Nous ne sélectionnons jamais les œuvres pour les expositions nous-mêmes car elles nous sont toutes très chères. Nous laissons toujours un commissaire d’exposition opérer le choix. Ce processus est passionnant, et vous pouvez apprendre tant sur votre collection et sur vous-même au cours de ce processus614.

Cette volonté de confier leur collection à une commissaire d’exposition qualifiée sera leur principale exigence pour l’organisation de leurs futures expositions.

c.
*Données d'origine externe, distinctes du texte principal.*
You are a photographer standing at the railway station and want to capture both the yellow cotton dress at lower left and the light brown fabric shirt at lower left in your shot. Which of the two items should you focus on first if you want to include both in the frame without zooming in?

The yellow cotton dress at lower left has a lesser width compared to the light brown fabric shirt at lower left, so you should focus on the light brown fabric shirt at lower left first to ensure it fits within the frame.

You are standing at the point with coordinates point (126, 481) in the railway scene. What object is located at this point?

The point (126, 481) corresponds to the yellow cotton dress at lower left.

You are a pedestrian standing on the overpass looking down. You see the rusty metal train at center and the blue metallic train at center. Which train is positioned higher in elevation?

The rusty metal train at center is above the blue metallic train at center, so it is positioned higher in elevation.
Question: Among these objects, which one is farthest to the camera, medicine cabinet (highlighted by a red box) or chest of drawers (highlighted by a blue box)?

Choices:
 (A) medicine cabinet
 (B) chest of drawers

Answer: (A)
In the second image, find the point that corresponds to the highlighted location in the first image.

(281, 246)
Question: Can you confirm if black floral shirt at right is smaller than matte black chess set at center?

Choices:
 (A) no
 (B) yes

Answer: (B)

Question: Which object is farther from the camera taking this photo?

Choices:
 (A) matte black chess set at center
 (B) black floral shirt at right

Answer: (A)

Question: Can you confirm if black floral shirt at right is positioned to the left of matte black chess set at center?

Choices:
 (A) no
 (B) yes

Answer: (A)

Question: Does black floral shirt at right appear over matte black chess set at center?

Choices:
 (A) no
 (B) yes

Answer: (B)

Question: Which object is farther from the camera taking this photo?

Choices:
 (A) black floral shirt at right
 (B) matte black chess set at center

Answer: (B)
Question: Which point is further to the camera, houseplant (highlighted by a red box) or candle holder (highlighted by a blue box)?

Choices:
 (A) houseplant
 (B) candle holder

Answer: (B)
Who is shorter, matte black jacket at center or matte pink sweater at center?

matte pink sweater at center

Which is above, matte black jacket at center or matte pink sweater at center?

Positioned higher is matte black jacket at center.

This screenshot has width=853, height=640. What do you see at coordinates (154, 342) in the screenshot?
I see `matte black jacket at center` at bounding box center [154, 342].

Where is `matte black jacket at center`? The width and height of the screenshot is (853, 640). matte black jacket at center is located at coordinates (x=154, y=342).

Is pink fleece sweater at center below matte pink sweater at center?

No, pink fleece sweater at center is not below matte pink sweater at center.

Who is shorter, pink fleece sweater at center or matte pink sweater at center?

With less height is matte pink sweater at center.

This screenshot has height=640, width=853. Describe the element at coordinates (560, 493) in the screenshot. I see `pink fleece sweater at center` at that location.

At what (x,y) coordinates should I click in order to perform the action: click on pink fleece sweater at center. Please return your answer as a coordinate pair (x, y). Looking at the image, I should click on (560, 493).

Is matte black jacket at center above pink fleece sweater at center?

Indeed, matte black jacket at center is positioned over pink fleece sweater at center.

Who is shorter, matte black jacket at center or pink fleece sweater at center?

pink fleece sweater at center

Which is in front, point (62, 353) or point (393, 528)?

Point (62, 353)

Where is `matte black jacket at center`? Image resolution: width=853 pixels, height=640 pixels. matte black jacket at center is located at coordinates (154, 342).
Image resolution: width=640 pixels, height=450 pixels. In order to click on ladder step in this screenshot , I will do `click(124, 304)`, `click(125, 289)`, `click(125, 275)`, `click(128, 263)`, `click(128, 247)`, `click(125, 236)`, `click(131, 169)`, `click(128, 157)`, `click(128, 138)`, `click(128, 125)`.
Une révélation pour la critique et le public

La première médiatisation de la collection permet de la faire connaître non seulement des collectionneurs eux-mêmes, mais aussi du public et de la critique. L’exposition bénéficie d’une très forte médiatisation dont témoigne la revue de presse constituée à l’époque par La maison rouge615.

Cette forte médiatisation de la collection et le succès critique de l’exposition permettent de faire connaître la collection d’un large public, mais aussi des professionnels du monde de l’art. Dans le sillage de cette exposition initiale, de nombreuses expositions et cycles de projections, tant en France qu’à l’étranger, sont programmés.

614 “We never select works for exhibitions ourselves because they are all very dear to us. We always let a curator do this.

The process is exciting, and there is so much that you can learn about your collection and yourself while going through it”, traduction de l’auteur, ČIVLE Agnese, “A Collection That Fits Inside a Cupboard.”, art.cité.